[Records from a collection]
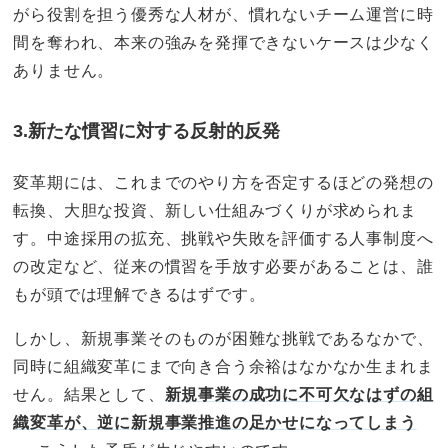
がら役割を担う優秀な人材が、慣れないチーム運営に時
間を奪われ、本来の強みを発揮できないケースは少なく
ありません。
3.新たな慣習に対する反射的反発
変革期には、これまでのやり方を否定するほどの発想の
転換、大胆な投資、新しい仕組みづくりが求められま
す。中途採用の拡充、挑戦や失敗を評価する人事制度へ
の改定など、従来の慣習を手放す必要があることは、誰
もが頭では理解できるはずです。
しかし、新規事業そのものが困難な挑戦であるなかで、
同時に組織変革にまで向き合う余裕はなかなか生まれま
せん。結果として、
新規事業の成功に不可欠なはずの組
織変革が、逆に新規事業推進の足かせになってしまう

==

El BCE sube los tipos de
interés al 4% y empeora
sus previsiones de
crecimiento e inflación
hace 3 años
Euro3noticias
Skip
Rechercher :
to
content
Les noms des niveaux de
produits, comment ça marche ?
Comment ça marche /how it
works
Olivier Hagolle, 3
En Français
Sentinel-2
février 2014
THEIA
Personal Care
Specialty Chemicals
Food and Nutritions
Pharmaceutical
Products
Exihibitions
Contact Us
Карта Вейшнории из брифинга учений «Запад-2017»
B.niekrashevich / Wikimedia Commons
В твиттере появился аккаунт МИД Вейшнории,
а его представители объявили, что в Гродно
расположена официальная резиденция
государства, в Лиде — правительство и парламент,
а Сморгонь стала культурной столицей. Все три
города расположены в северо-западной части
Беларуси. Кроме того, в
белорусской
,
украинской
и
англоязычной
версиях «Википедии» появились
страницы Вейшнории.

◆ WORK INSTRUCTIONS: Set down, exactly as they appear above, all lines from the one that has "同時に組織変革にまで向き合う余裕はなかなか生まれま" down to the one that has "織変革が、逆に新規事業推進の足かせになってしまう", including those two and no others.

◆ OUTPUT FOR THIS EXERCISE:
同時に組織変革にまで向き合う余裕はなかなか生まれま
せん。結果として、
新規事業の成功に不可欠なはずの組
織変革が、逆に新規事業推進の足かせになってしまう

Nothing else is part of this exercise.